[Stored data entries]
.....

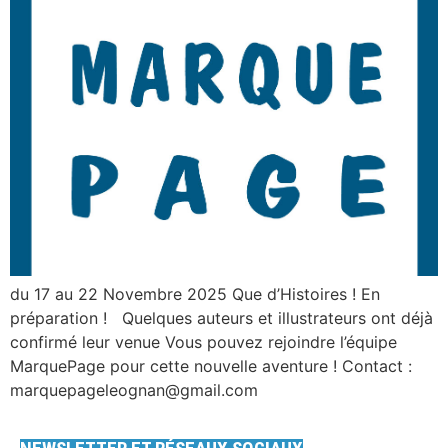
du 17 au 22 Novembre 2025 Que d’Histoires ! En
préparation ! Quelques auteurs et illustrateurs ont déjà
confirmé leur venue Vous pouvez rejoindre l’équipe
MarquePage pour cette nouvelle aventure ! Contact :
marquepageleognan@gmail.com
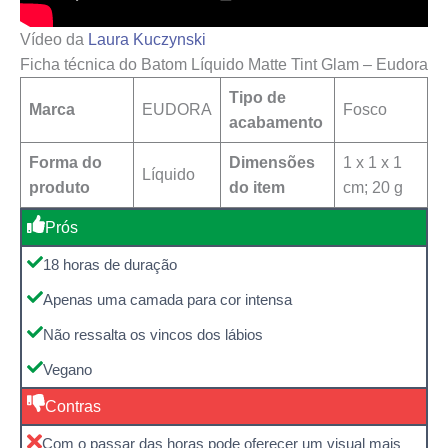
Vídeo da
Laura Kuczynski
Ficha técnica do Batom Líquido Matte Tint Glam – Eudora
Tipo de
Marca
EUDORA
Fosco
acabamento
Forma do
Dimensões
‎1 x 1 x 1
Líquido
produto
do item
cm; 20 g
Prós
18 horas de duração
Apenas uma camada para cor intensa
Não ressalta os vincos dos lábios
Vegano
Contras
Com o passar das horas pode oferecer um visual mais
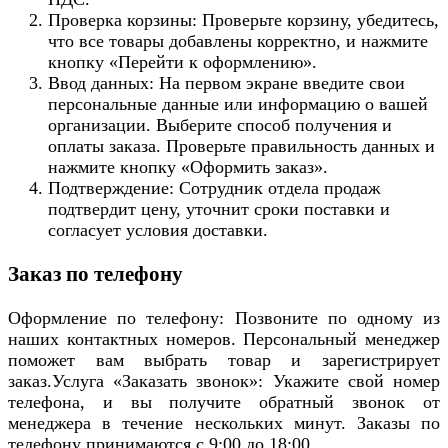
Проверка корзины: Проверьте корзину, убедитесь,
что все товары добавлены корректно, и нажмите
кнопку «Перейти к оформлению».
Ввод данных: На первом экране введите свои
персональные данные или информацию о вашей
организации. Выберите способ получения и
оплаты заказа. Проверьте правильность данных и
нажмите кнопку «Оформить заказ».
Подтверждение: Сотрудник отдела продаж
подтвердит цену, уточнит сроки поставки и
согласует условия доставки.
Заказ по телефону
Оформление по телефону: Позвоните по одному из
наших контактных номеров. Персональный менеджер
поможет вам выбрать товар и зарегистрирует
заказ.Услуга «Заказать звонок»: Укажите свой номер
телефона, и вы получите обратный звонок от
менеджера в течение нескольких минут. Заказы по
телефону принимаются с 9:00 до 18:00.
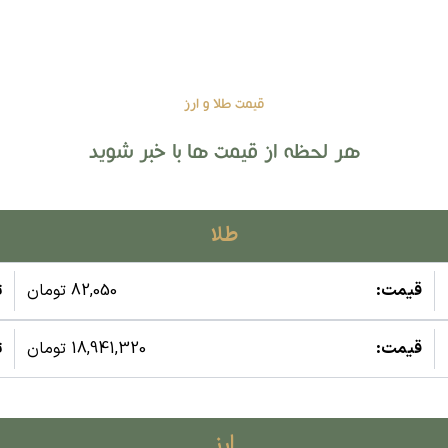
قیمت طلا و ارز
هر لحظه از قیمت ها با خبر شوید
طلا
قیمت:
82,050 تومان
ت
قیمت:
18,941,320 تومان
ت
ارز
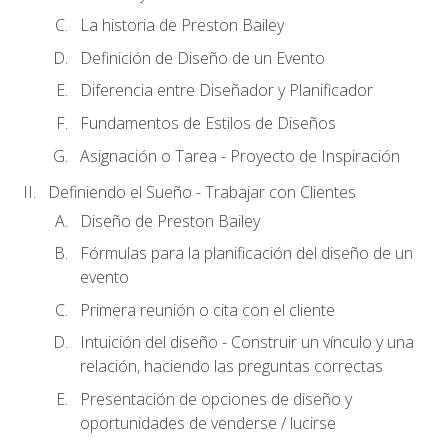
La historia de Preston Bailey
Definición de Diseño de un Evento
Diferencia entre Diseñador y Planificador
Fundamentos de Estilos de Diseños
Asignación o Tarea - Proyecto de Inspiración
Definiendo el Sueño - Trabajar con Clientes
Diseño de Preston Bailey
Fórmulas para la planificación del diseño de un
evento
Primera reunión o cita con el cliente
Intuición del diseño - Construir un vínculo y una
relación, haciendo las preguntas correctas
Presentación de opciones de diseño y
oportunidades de venderse / lucirse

.....

## Your task
Every entry, word for word: repeat it, but skip the images.

## Final answer
du 17 au 22 Novembre 2025 Que d’Histoires ! En
préparation ! Quelques auteurs et illustrateurs ont déjà
confirmé leur venue Vous pouvez rejoindre l’équipe
MarquePage pour cette nouvelle aventure ! Contact :
marquepageleognan@gmail.com
Vídeo da
Laura Kuczynski
Ficha técnica do Batom Líquido Matte Tint Glam – Eudora
Tipo de
Marca
EUDORA
Fosco
acabamento
Forma do
Dimensões
‎1 x 1 x 1
Líquido
produto
do item
cm; 20 g
Prós
18 horas de duração
Apenas uma camada para cor intensa
Não ressalta os vincos dos lábios
Vegano
Contras
Com o passar das horas pode oferecer um visual mais
Проверка корзины: Проверьте корзину, убедитесь,
что все товары добавлены корректно, и нажмите
кнопку «Перейти к оформлению».
Ввод данных: На первом экране введите свои
персональные данные или информацию о вашей
организации. Выберите способ получения и
оплаты заказа. Проверьте правильность данных и
нажмите кнопку «Оформить заказ».
Подтверждение: Сотрудник отдела продаж
подтвердит цену, уточнит сроки поставки и
согласует условия доставки.
Заказ по телефону
Оформление по телефону: Позвоните по одному из
наших контактных номеров. Персональный менеджер
поможет вам выбрать товар и зарегистрирует
заказ.Услуга «Заказать звонок»: Укажите свой номер
телефона, и вы получите обратный звонок от
менеджера в течение нескольких минут. Заказы по
телефону принимаются с 9:00 до 18:00.
قیمت طلا و ارز
هر لحظه از قیمت ها با خبر شوید
طلا
قیمت:
82,050 تومان
ت
قیمت:
18,941,320 تومان
ت
ارز
La historia de Preston Bailey
Definición de Diseño de un Evento
Diferencia entre Diseñador y Planificador
Fundamentos de Estilos de Diseños
Asignación o Tarea - Proyecto de Inspiración
Definiendo el Sueño - Trabajar con Clientes
Diseño de Preston Bailey
Fórmulas para la planificación del diseño de un
evento
Primera reunión o cita con el cliente
Intuición del diseño - Construir un vínculo y una
relación, haciendo las preguntas correctas
Presentación de opciones de diseño y
oportunidades de venderse / lucirse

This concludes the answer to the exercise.